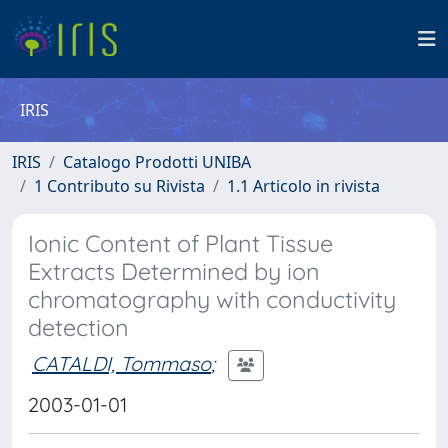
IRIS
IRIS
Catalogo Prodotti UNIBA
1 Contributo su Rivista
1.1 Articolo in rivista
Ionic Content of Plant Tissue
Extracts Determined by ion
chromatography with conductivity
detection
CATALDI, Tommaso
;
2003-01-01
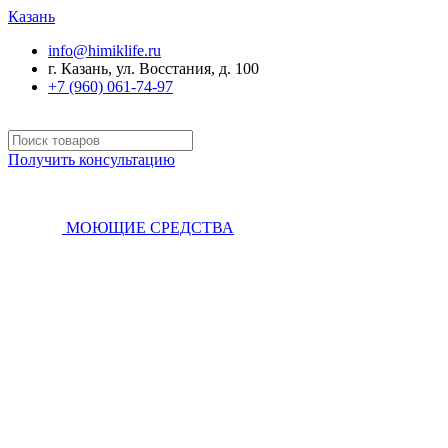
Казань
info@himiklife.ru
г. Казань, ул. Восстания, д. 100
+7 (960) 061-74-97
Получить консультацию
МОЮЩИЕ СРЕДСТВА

================================

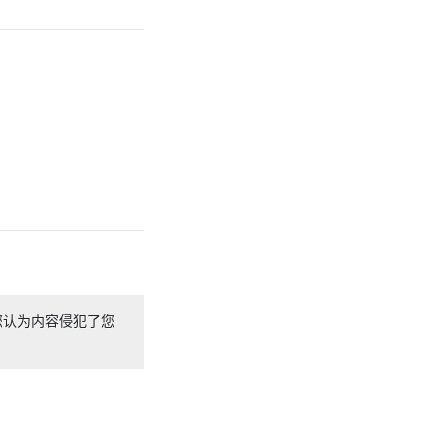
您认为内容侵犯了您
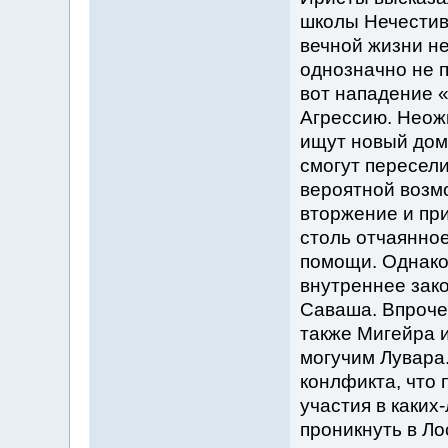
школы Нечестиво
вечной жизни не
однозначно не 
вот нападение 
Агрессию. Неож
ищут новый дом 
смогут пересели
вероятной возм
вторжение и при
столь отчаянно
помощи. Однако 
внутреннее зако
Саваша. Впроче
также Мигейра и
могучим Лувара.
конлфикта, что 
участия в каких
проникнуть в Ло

================================

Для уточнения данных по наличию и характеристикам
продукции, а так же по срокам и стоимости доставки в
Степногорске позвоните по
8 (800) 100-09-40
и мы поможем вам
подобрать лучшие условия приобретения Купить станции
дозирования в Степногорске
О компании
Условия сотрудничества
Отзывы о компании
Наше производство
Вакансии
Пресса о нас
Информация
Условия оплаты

================================

TASK OBJECTIVE: Look above for the line with "Ionic Content of Plant Tissue" and the line with "МОЮЩИЕ СРЕДСТВА"; set down those two lines and all lines between them exactly, without pictures and without anything else.

SOLUTION BELOW:
Ionic Content of Plant Tissue
Extracts Determined by ion
chromatography with conductivity
detection
CATALDI, Tommaso
;
2003-01-01
Казань
info@himiklife.ru
г. Казань, ул. Восстания, д. 100
+7 (960) 061-74-97
Получить консультацию
МОЮЩИЕ СРЕДСТВА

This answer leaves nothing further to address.